Hello Charles,

On Tue, Jun 30, 2026 at 02:47:26PM -0600, Charles Curley wrote:
> I have four four terabyte hard drives. Each has one partition on it. The four 
> partitions comprise a RAID 5 array using mdadm. On top of that, LUKS 
> encryption, then LVM with ext4 logical volumes.
> 
> On one LVM partition I have a number of backup files, tarred, bzipped, and 
> sha256 and sha512 summed. I have a script which will find checksum files, and 
> execute the appropriate program to test the archives. It puts each program 
> into the background, parallising any number of checksum tests.
> 
> Starting early in May, the script found an error in one or more files out of 
> several. Results are inconsistent: one pass may find an error in a given 
> file, the next pass not find any errors in it.
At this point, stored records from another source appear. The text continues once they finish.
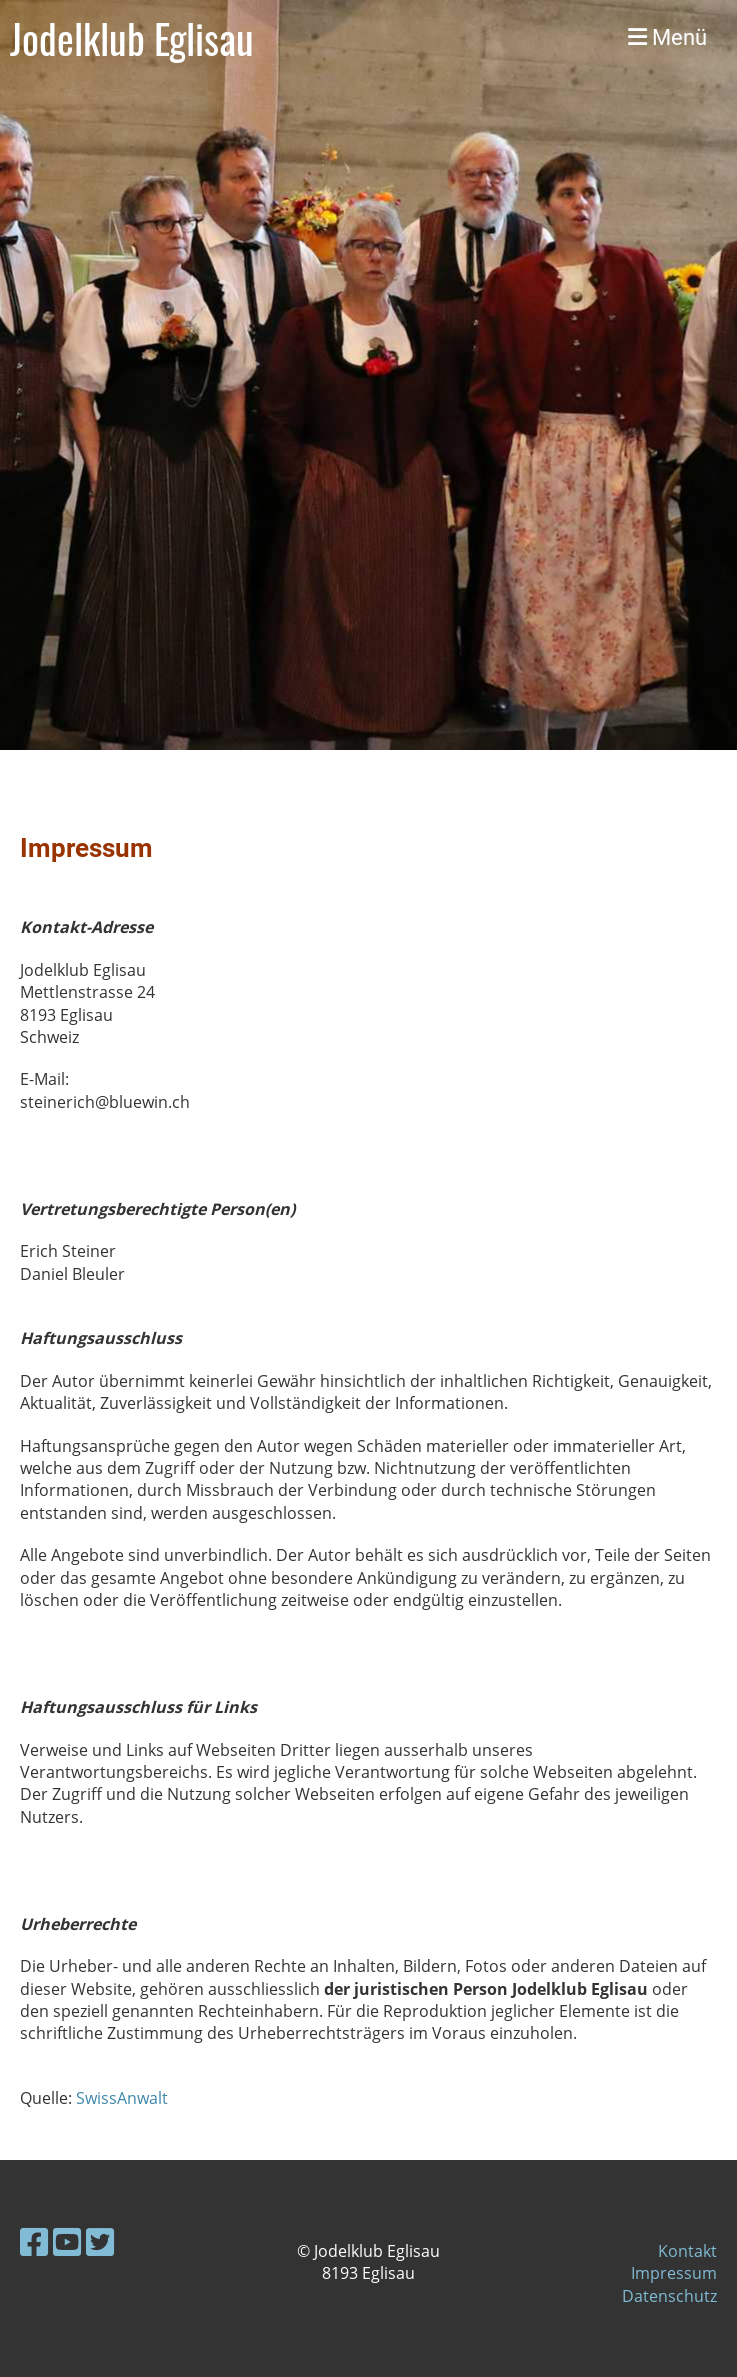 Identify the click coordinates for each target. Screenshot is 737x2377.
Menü (667, 37)
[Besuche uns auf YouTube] (67, 2241)
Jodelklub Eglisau (132, 38)
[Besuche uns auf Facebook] (34, 2241)
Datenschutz (669, 2296)
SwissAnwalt (122, 2098)
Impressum (674, 2273)
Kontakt (687, 2251)
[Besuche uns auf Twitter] (100, 2241) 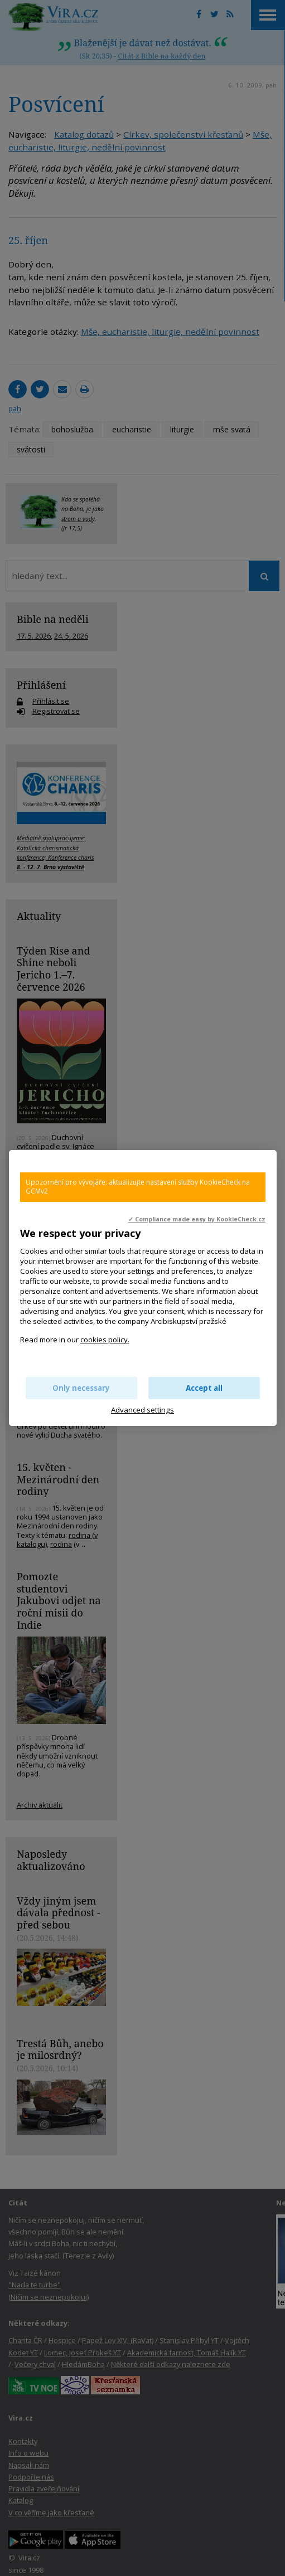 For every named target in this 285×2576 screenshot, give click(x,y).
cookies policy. (104, 1340)
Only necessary (81, 1388)
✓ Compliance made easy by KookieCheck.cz (196, 1219)
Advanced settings (142, 1410)
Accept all (204, 1388) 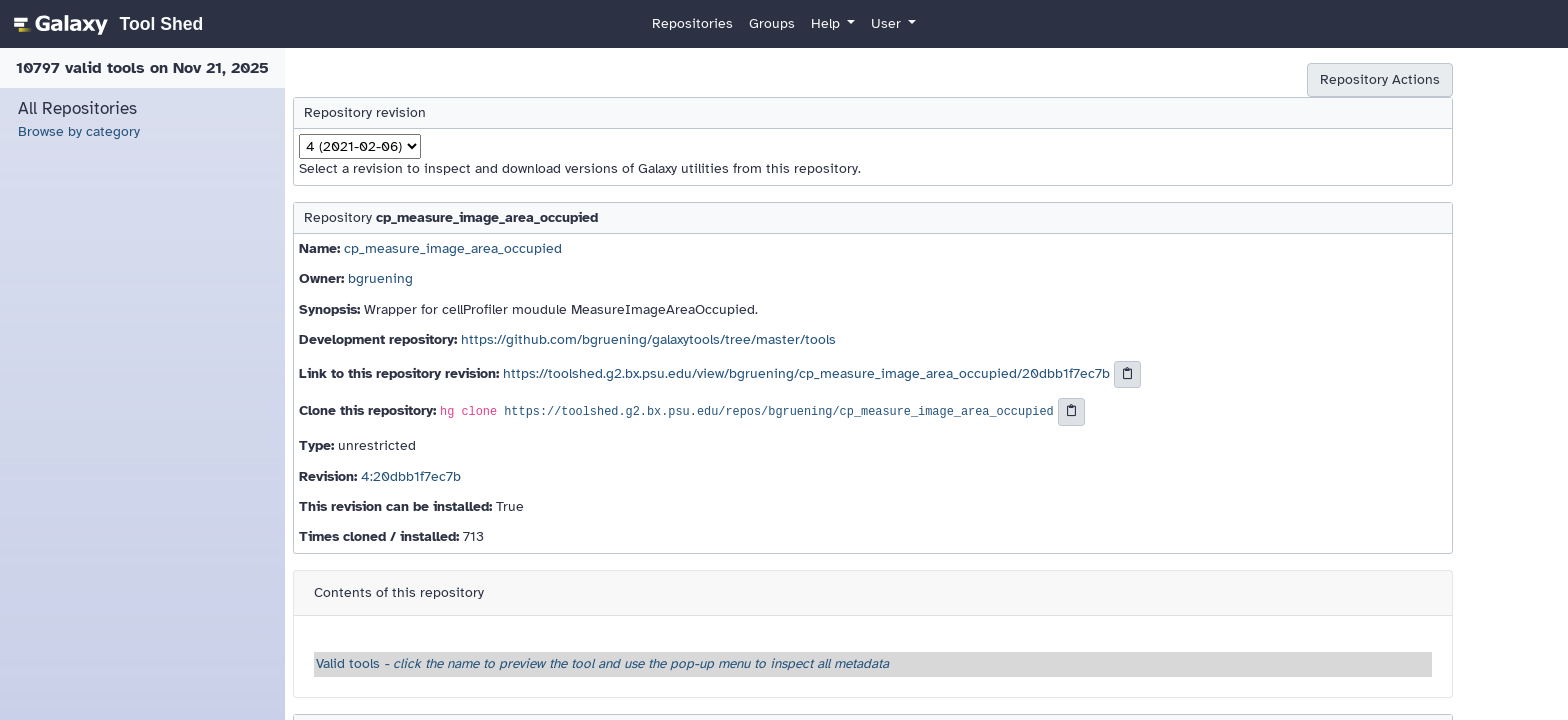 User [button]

Running checksums manually, 
> one at a time, does not turn up an error. Running "tar tvf" finds no error in 
> a suspect tarball. Running "bunzip2 -t" also turns up no error. Only running 
> the script turns up any errors.
> 
> I create two checksum files when I create the backups, for sha256 and sha512. 
> After this problem surfaced, I then made two new checksum files of a suspect 
> file. The two checksum file pairs (e.g. both sha512sum files) show the same 
> checksums. The script now tests using both the old and new checksum files. 
> Sometime only one pair of checksum files fail the suspect file.
> 
> In addition to all of that, I also get the occasional "bad message" error. I 
> have no idea what that means, but an fsck seems to deal with it.
> 
> To be thorough, I have run extended SMART tests on the hard drives, kicked 
> mdadm into testing the RAID array, and fscked the LVM partitions on the RAID 
> array. Only fsck turned up issues, and that has not stopped. SMART showed 
> problems with one hard drive. I replaced the drive. That did not solve this 
> problem. However, while the drive was "failed" and before the replacement 
> installed, the error count went down noticeably.
> 
> I also back some of this up to offsite USB drives. I ran the script on one of 
> those, using this computer, and a different computer. No errors reported.
> 
> I believe a successful work-around is to install the backports kernel, 
> linux-image-7.0.10+deb13-amd64 et seq. This problem went away, although 
> another similar problem has occurred with that kernel.
> 
> There is extensive discussion of this problem on the Debian user list, under 
> the subject "Schrödinger's hash", starting at 
> https://lists.debian.org/debian-user/2026/05/msg00377.html

You got a reply to your report, but you might not have noticed it unless
you subscribed to the bug. So in case you missed it: Tj suggested to run
memtest86+ on your system to rule out (or confirm) RAM issues.

You don't happen to have overclocked your system?